Hannah, the feisty elderly owner of the Spitfire Grill, is estranged from her son. He returned home from Vietnam healthy in body but mortally wounded in spirit. She tells of working hard to help this child to whom she gave life, hoping with love to break through his painful memories, his fear. Yet she quickly discovered that the harder she tried to reach out, the further he withdrew both emotionally and spatially. Ultimately he left the comfort of her home to live as a hermit in the hills behind the Grill.
There they settle into an uneasy arrangement of communication and care. Every evening, Hannah fills a canvas bag with canned goods and leaves it out by the woodpile, sticking an ax in the chopping block as a sign that she loves him and is honoring his need to be alone.
The next morning the ax and empty sack are carefully laid next to the stump as a return sign of that affection. So they travel through life on these parallel roads, together…but alone.
It’s only through an outside influence that their paths finally meet. A young female ex-con named Percy comes to their community for a new start in life. She is treated as an intruder in their carefully ordered lives. It’s true even of her boss, Hannah, and her hermit son, whom Percy nicknames Johnny B. In her effort to meet this stranger in the woods, she breaks the rules about his sacred space and that tenuous thread of life between mother and son.
As her story unfolds, we see why she identifies with those who hurt, who go through life without that precious gift of love. Yet her “meddling” is exactly what is needed. It is, in fact, the very same type of meddling that Jesus does with all who hurt, who are pushed aside by the selfish and strong.

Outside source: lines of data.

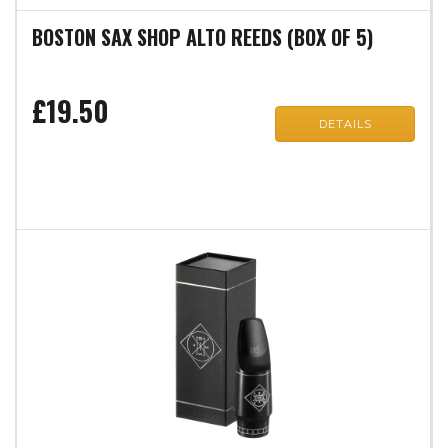
BOSTON SAX SHOP ALTO REEDS (BOX OF 5)
£19.50
DETAILS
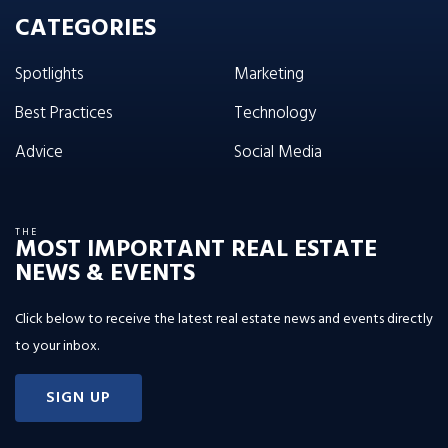
CATEGORIES
Spotlights
Marketing
Best Practices
Technology
Advice
Social Media
THE
MOST IMPORTANT REAL ESTATE
NEWS & EVENTS
Click below to receive the latest real estate news and events directly
to your inbox.
SIGN UP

Percy’s sacrificial offering of love and life is able to break through the pain of Hannah and Johnny B., of the entire town. It reunites mother and son; it reenergizes a community; it resurrects the presence of God’s love.
Such is the influence of Jesus on us all. The Spirit of Christ is always meddling, always intervening, always at work in our lives showing us that magnificent motherly love: that accepting, devoted, tough, sacrificial, all-empowering love.
That is God’s goal for the relationship between the children of this planet and our Creator, our holy motherly God of life and love and shalom. Amen.